### AIM OF THE TASK
Find every line with the string "Services" in the material below and copy it.

### PROVIDED RECORDS
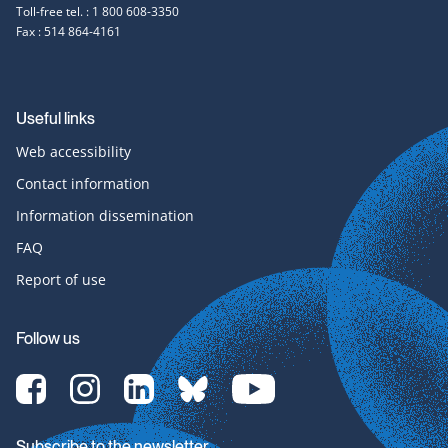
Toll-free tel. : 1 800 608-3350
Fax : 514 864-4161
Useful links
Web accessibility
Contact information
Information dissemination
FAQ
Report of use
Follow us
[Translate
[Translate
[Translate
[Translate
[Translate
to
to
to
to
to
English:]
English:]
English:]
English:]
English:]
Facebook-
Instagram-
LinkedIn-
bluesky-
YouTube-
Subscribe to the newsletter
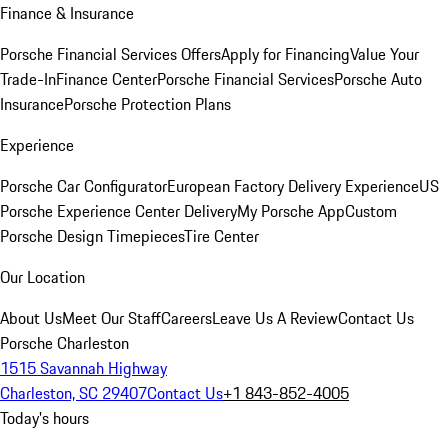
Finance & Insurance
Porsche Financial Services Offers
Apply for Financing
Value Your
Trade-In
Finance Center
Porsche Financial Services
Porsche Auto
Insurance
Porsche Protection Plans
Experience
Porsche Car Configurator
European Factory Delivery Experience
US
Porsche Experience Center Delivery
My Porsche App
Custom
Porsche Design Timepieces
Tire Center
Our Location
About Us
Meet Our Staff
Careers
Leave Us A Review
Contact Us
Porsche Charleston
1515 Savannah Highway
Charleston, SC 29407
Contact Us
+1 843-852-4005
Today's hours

---

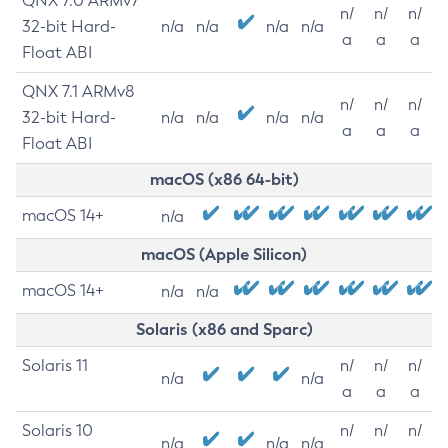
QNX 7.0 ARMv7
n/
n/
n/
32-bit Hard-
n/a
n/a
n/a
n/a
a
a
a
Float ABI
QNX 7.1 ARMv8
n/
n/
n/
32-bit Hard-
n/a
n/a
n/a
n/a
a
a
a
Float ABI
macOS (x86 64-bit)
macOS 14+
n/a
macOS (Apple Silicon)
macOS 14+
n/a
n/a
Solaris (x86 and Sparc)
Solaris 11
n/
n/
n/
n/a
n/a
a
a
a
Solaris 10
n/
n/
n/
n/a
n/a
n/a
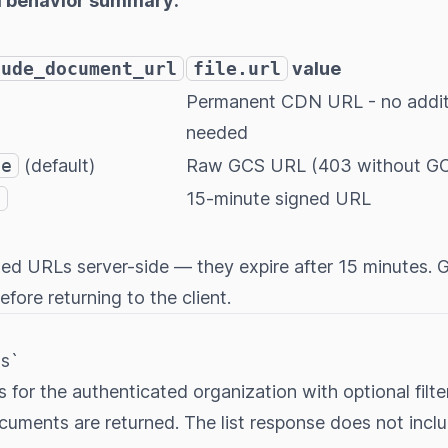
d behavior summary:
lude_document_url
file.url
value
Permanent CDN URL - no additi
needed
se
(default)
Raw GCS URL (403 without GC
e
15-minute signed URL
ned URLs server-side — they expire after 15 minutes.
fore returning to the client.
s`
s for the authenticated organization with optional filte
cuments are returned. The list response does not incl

...

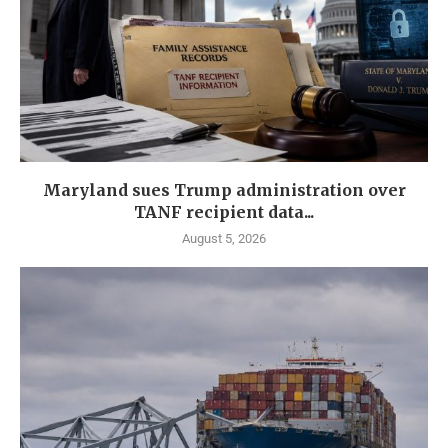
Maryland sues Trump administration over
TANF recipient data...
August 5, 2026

### WRITTEN SOLUTION
Porsche Financial Services Offers
Porsche Financial Services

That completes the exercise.